Extracted page text data:
================================

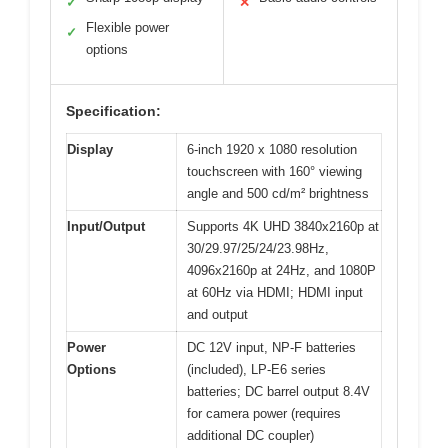
✓
✕
Flexible power
✓
options
Specification:
Display
6-inch 1920 x 1080 resolution
touchscreen with 160° viewing
angle and 500 cd/m² brightness
Input/Output
Supports 4K UHD 3840x2160p at
30/29.97/25/24/23.98Hz,
4096x2160p at 24Hz, and 1080P
at 60Hz via HDMI; HDMI input
and output
Power
DC 12V input, NP-F batteries
Options
(included), LP-E6 series
batteries; DC barrel output 8.4V
for camera power (requires
additional DC coupler)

================================

## Task item:
Using the entries above, state how many lines contain the string "batteries"; the number is all that is needed.

## Finished exercise:
2